In Khabarovsk it has become a nightly ritual.
A small group of protesters gathers on Lenin Square before marching off through the city centre. Along the way, more people tag along. The chanting grows louder, as does the cacophony of car horns signalling approval.
The demonstrators, who are risking arrest, are shouting slogans in support of the local governor, Sergei Furgal. Last week he was detained by officers who had flown in specially from Moscow. Mr Furgal has been charged with involvement in multiple murders dating back 15 years. He denies it. He’s now behind bars in the Russian capital. That has sparked anger in Khabarovsk.
“When our governor was arrested, everybody took it as their personal tragedy,” one of the protesters, Alexander, tells me. “We elected this person and we feel like we’ve been robbed, that he was stolen from us for political reasons. People feel Moscow spat in their faces.”
“But they say he’s been involved in murders,” I point out.
“For 15 years he was a politician,” Alexander says. “In Russia there is a file on every politician. At a certain time, it can be taken out of the box and a person can be accused of anything.”

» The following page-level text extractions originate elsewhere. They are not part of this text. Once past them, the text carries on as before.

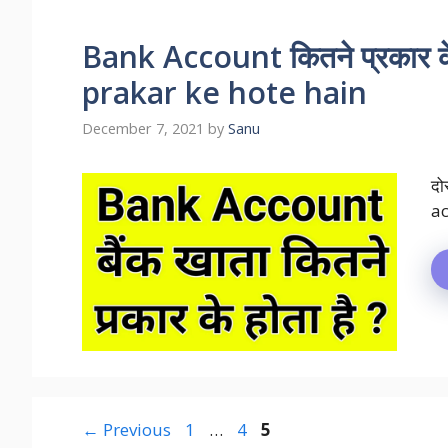
Bank Account कितने प्रकार के
prakar ke hote hain
December 7, 2021
by
Sanu
दो
ac
Page
Page
Page
←
Previous
1
…
4
5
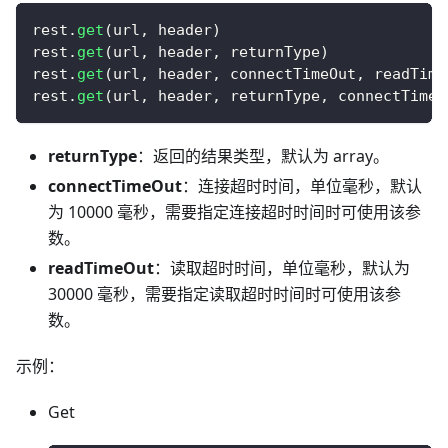
rest
.
get
(
url
,
 header
)
rest
.
get
(
url
,
 header
,
 returnType
)
rest
.
get
(
url
,
 header
,
 connectTimeOut
,
 readTime
rest
.
get
(
url
,
 header
,
 returnType
,
 connectTimeO
returnType
：返回的结果类型，默认为 array。
connectTimeOut
：连接超时时间，单位毫秒，默认
为 10000 毫秒，需要指定连接超时时间时可使用该参
数。
readTimeOut
：读取超时时间，单位毫秒，默认为
30000 毫秒，需要指定读取超时时间时可使用该参
数。
示例：
Get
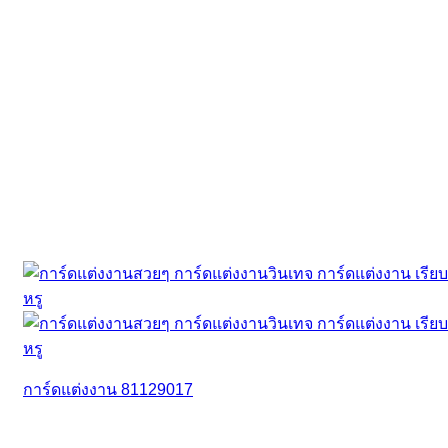
การ์ดแต่งงาน 81129017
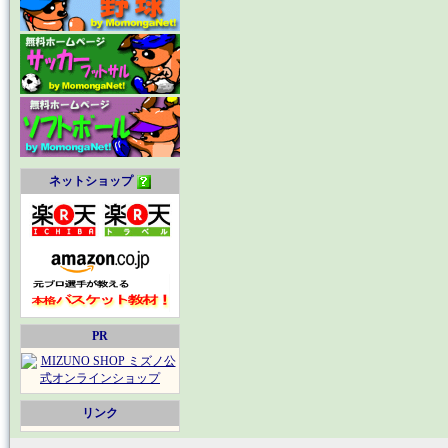
ネットショップ
PR
リンク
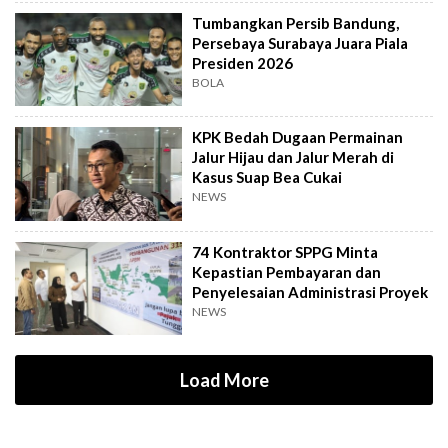
Tumbangkan Persib Bandung,
Persebaya Surabaya Juara Piala
Presiden 2026
BOLA
KPK Bedah Dugaan Permainan
Jalur Hijau dan Jalur Merah di
Kasus Suap Bea Cukai
NEWS
74 Kontraktor SPPG Minta
Kepastian Pembayaran dan
Penyelesaian Administrasi Proyek
NEWS
Load More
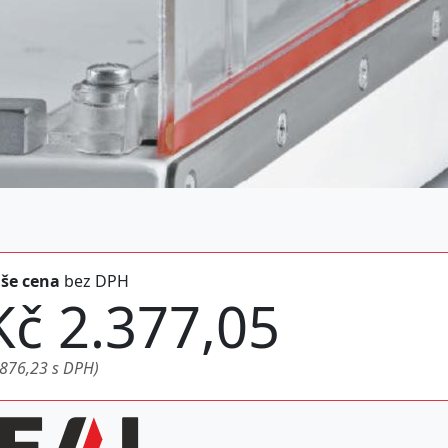
še cena
bez DPH
Kč 2.377,05
.876,23 s DPH)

In many ways, Sergei Furgal is an unlikely hero. A former businessman, he went into politics with the ultra-nationalist Liberal-Democratic Party of Russia (LDPR). Though, on paper, an opposition party, the LDPR is very much part of the Kremlin-approved political system.
In 2018 Mr Furgal ran for governor of Khabarovsk region, but was widely seen as a technical candidate, with little chance – or even desire – to win. Due to a massive protest vote against Moscow, Mr Furgal trounced the Kremlin’s candidate. As governor he became a charismatic, tough-talking and popular politician. Many here tell me he is more popular in the region than President Putin.
“The Kremlin are making sociological polls all the time, watching what is going on with the popularity of regional officials and of Vladimir Putin,” political analyst Nikolai Petrov explains. “And in the event of regional leaders becoming more popular they are undertaking certain moves.”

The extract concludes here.